The 2018 Farm Bill redefined the meaning of hemp, opening the door to small and large companies that began producing, manufacturing, and marketing cannabinoids for a variety of purposes with little to no oversight. As federal policy lags around hemp and cannabidiol (CBD) product manufacturing and marketing, the players operating within its framework have begun taking advantage of this lack of federal oversight to the detriment of consumers.

A concerning issue is playing out across the U.S. today. Cannabis industry’s lobbyists are using observational studies and incomplete data to support arguments that cannabis-based products are safe. This situation is leaving consumers vulnerable.

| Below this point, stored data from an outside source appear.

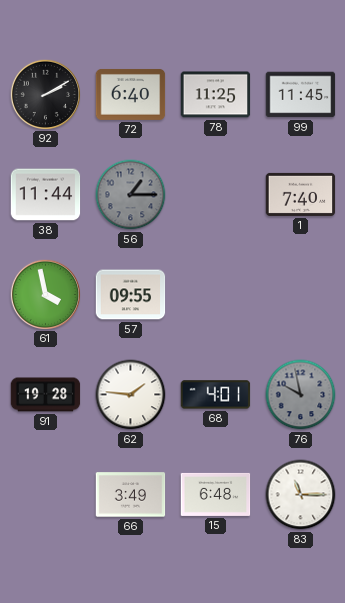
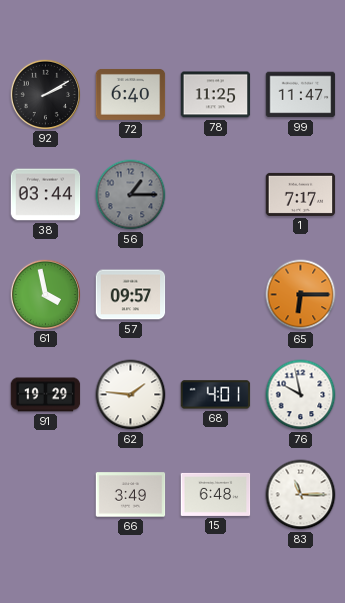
99: 11:45 -> 11:47
38: 11:44 -> 03:44
1: 7:40 -> 7:17
57: 09:55 -> 09:57
65: none -> 6:15
91: 19:28 -> 19:29
76 dial: grey -> white
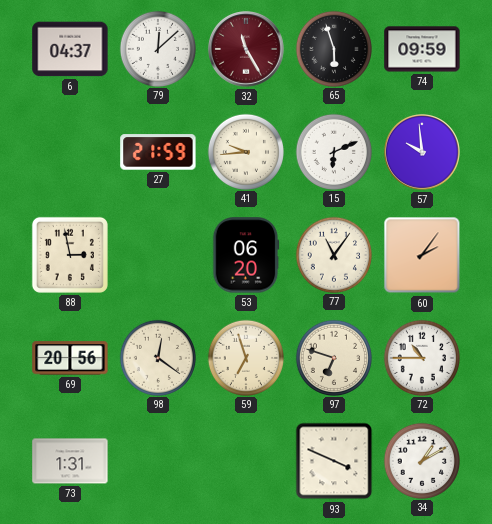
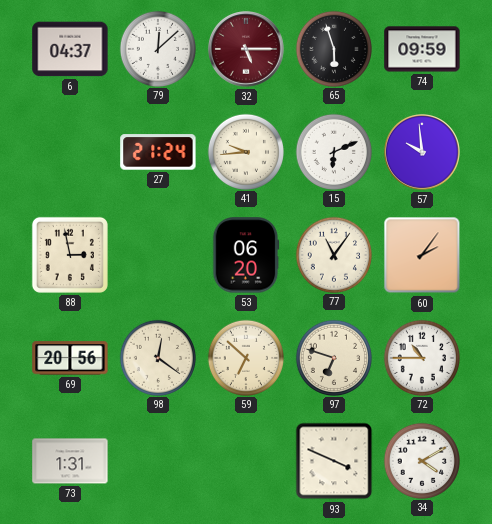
32: 11:25 -> 5:15
27: 21:59 -> 21:24
59: 6:57 -> 6:52
34: 1:10 -> 4:10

Not All Data Is Created Equal

While observational data provides valuable signals about the effects of a given drug or behavior; it does not provide healthcare providers or patients with clarity around the safety and efficacy of a drug for a specific condition at a specific dose.

In a recently released joint statement, the FDA reiterated its ongoing work to better understand the safety profiles of cannabis-based products on the market. It acknowledged the enthusiasm expressed by many groups currently providing data to the agency around these products, but countered that existing efforts “are not adequate to fill the outstanding knowledge gaps” and that “observational studies that are too small or that do not include techniques to ensure data quality or methodological rigor are of limited use for public health decision making.”1

Without FDA approval of a cannabis product, patients and caregivers take on considerable responsibility to evaluate what they are buying, from whom, how it was grown, and whether it is safe. The FDA drug-approval process exists to protect patients by establishing the safety and efficacy profiles of prescription medicines for specific indications. The reality is most consumers aren’t aware of these nuances in laws or terminology, nor do they have the knowledge or expertise to evaluate the safety of a product, laboratory results, or the medical management of a disease.

This is a reminder that even well-intentioned efforts to prove the quality of cannabis-based products need to be backed by scientific evidence. To protect the public, we must be able to decipher between good and bad data.


1. “Better Data for Better Understanding of the Use and Safety Profile of Cannabidiol (CBD) Products,” FDA joint statement, available at Accessed on June 24, 2021.